今後、彼らがノーラのような存在とどう折り合っていくことになるのかは、私達にはまだ分かりません。でも、彼らがそれを望むのなら、協力したいとも思うんです。


体を洗い終えて洗濯済みのオムツを着けて、食事を終えたノーラに渡すと、彼女は赤ん坊を胸に抱いて、赤ん坊は自分でおっぱいに吸い付きました。


いろいろと大変な面もありつつも、その光景は私をホッとさせてくれます。


完全に野生の場合は、自力で生きていけない個体については淘汰されるのが自然でしょう。ですが、ある程度以上の知能と社会性を持つ生物の場合は、<情>というものが生じるケースが多いらしく、明らかに自力で生きていけない個体についても何とか保護しようとする傾向が見られることも多いとのこと。


ただし、社会基盤が整っていない場合には、保護しようとした側も併せて共倒れになることも少なくないとの説もあります。

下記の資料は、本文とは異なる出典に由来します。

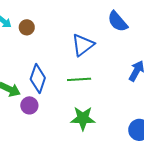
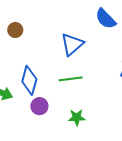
purple circle: (29, 105) -> (39, 106), moved
green star: (83, 118) -> (77, 117), size x0.7

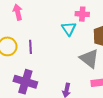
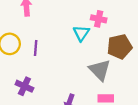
purple cross: (25, 82) -> (24, 86), size x0.7

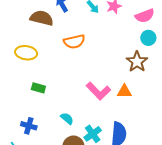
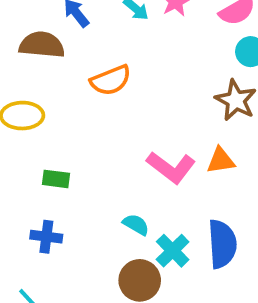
cyan semicircle: (67, 118) -> (136, 225), moved
blue cross: (29, 126) -> (46, 237), moved

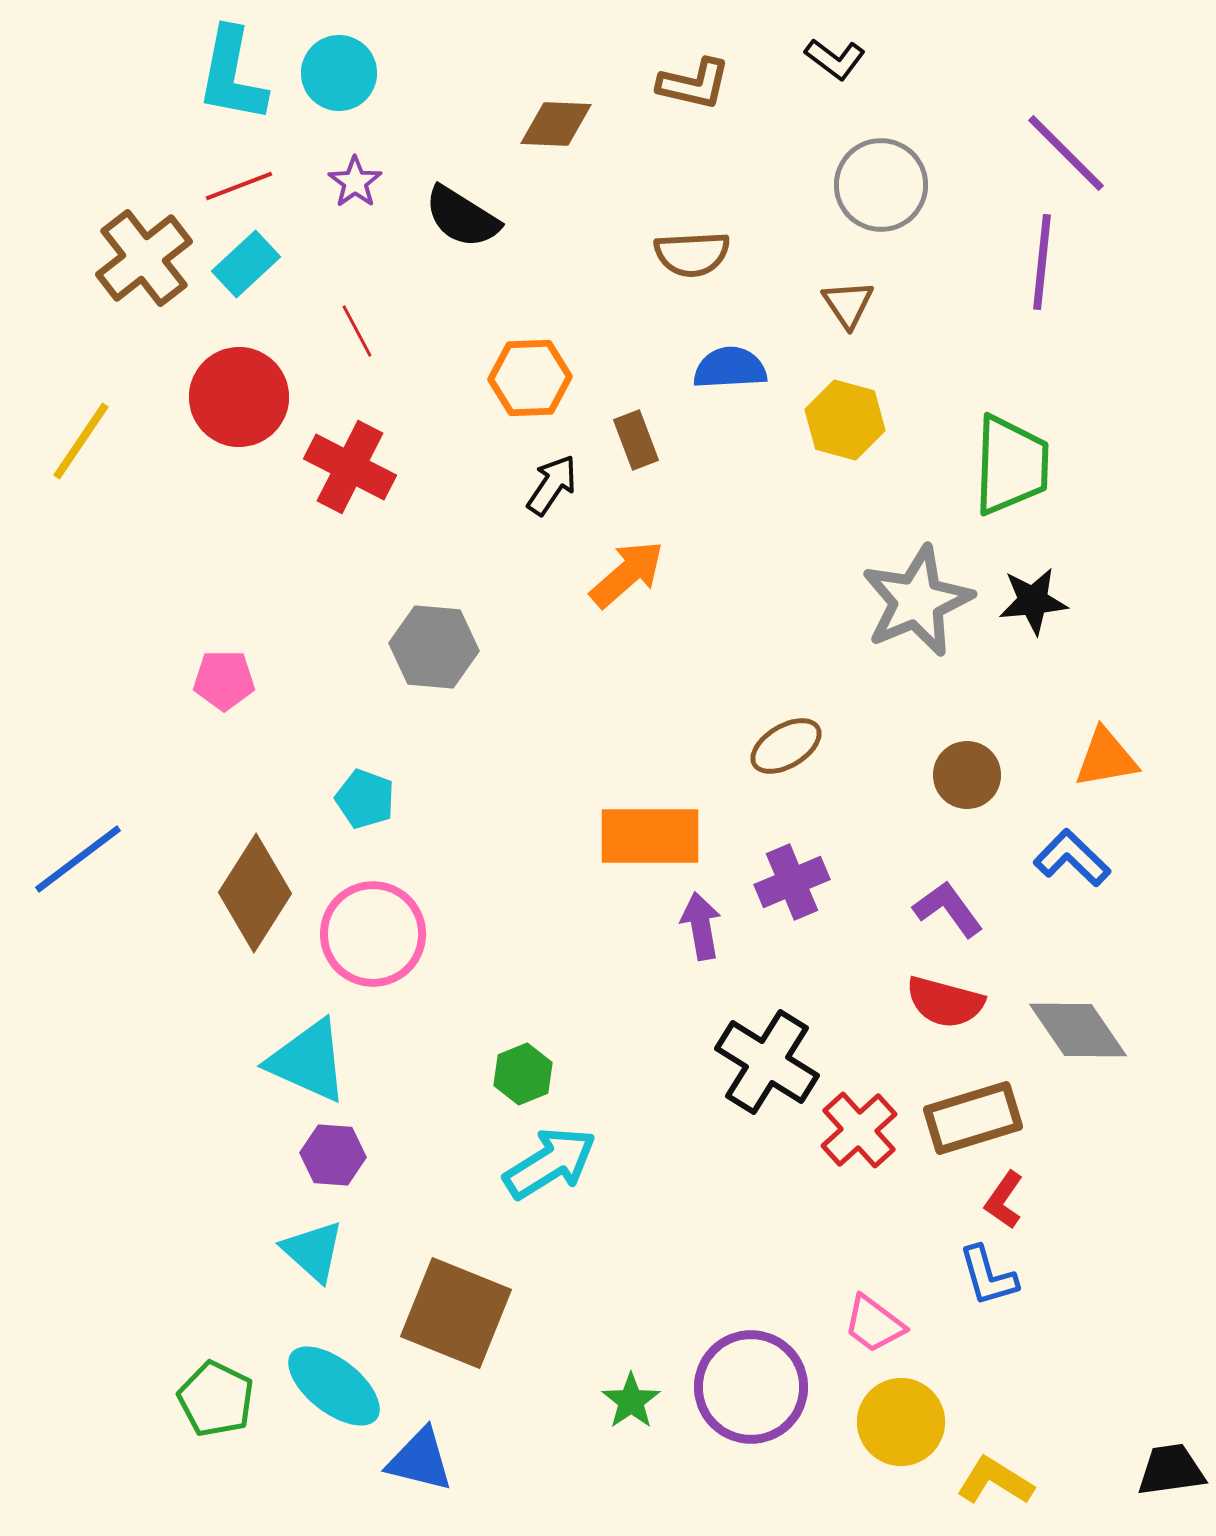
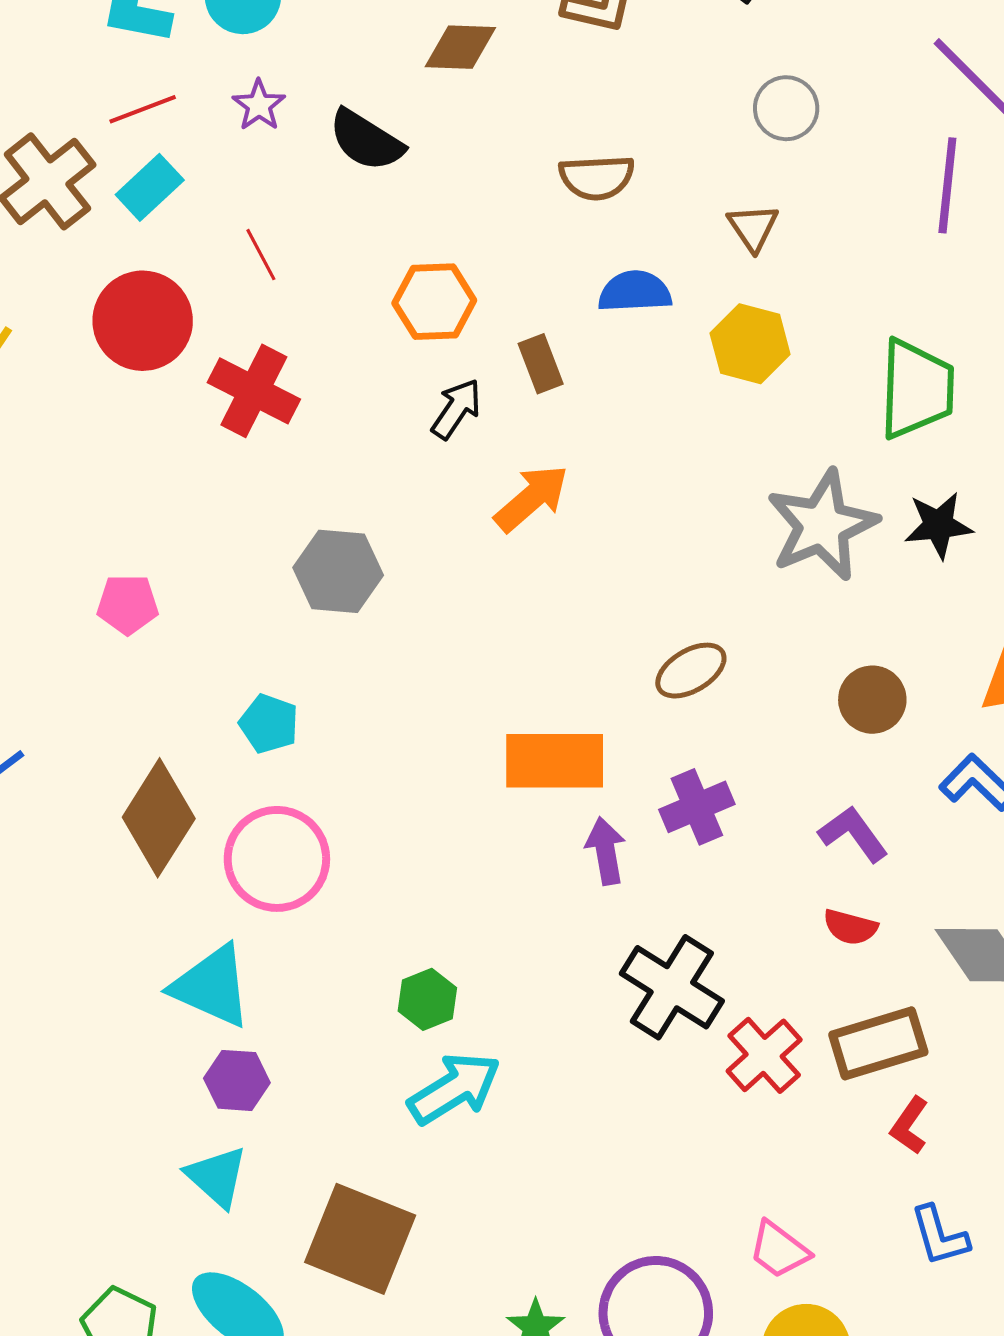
gray circle: (881, 185) -> (786, 108), size x0.7
red semicircle: (945, 1002) -> (850, 927), size x0.7
blue L-shape: (988, 1276) -> (939, 1236), moved

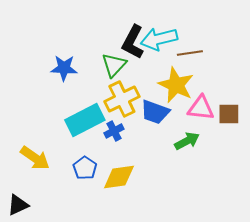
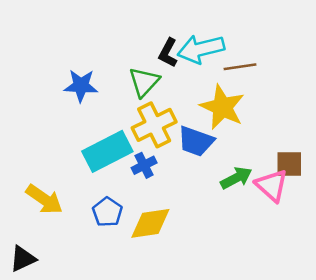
black L-shape: (133, 42) -> (168, 53), size x0.7
pink triangle: (201, 108) -> (272, 185), moved, turned 36
brown square: (229, 114) -> (289, 164), moved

私達も、ここで獣人達の様子を見ていてそう感じました。


ノーラも、子供のうちはまだよかったのですが、成体になってからは明らかに群れの足手まといになっていて、でもノーラのパートナーとなった<トーム>は彼女のことが見捨てられず、助けようとして、結果として自身の食事が疎かになっていました。


加えて、仲間からトームも一緒に疎外されていたのです。非情ではありますが、今の山羊人(やぎじん)達にそれを受け止められるだけの社会基盤がないのならそれも止むない選択でしょう。


ただ、そんな仲間達にも、


『ノーラまでは受け入れられないがトームは守りたい』


という者も少なからずおり、


『トームがノーラを守りたいというのなら……』


的な意見も一部ではあるようです。


その中で伍長がノーラを保護してしまったことで、少佐も、


「ノーラは私達が守ろう。なので、戻ってきた時に会えばいいよ」


ということで預かり、トームは年に三十日ほど、ノーラと一緒に過ごすという形になっています。


その時のノーラとトームは本当に仲睦まじくて。




人間社会でも、


『自力で生きられないようなのは見限るべきだ』


みたいな意見はいまだに根強く残っています。


しかし、人間の場合は、


『同族に対してさえ安易に『見限ってしまえ』的な発想ができることは、それ自体が実はリスクである』


ということが分かっています。


人間は、共に助け合うことでしか生き延びられない非力な生き物なのです。その人間が、


『同族を見限る』


というのは、生存戦略としては結果として自身が生き残る確率を下げることに繋がるとのことで。


私達、惑星探査チームにおいても、万が一、取捨選択を迫られた時、積極的に他人を切り捨てようと考える者こそを、<全体を危険に曝すリスク>として切り捨てることが、非常時に備えたマニュアルに記されています。